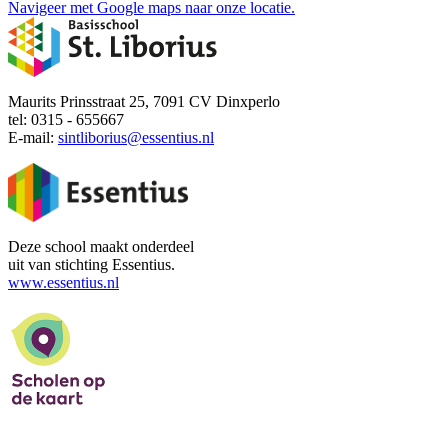
Navigeer met Google maps naar onze locatie.
Maurits Prinsstraat 25, 7091 CV Dinxperlo
tel: 0315 - 655667
E-mail:
sintliborius@essentius.nl
Deze school maakt onderdeel
uit van stichting Essentius.
www.essentius.nl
::::
A verbatim copy of the records above, without pictures, is required.

Navigeer met Google maps naar onze locatie.
Maurits Prinsstraat 25, 7091 CV Dinxperlo
tel: 0315 - 655667
E-mail:
sintliborius@essentius.nl
Deze school maakt onderdeel
uit van stichting Essentius.
www.essentius.nl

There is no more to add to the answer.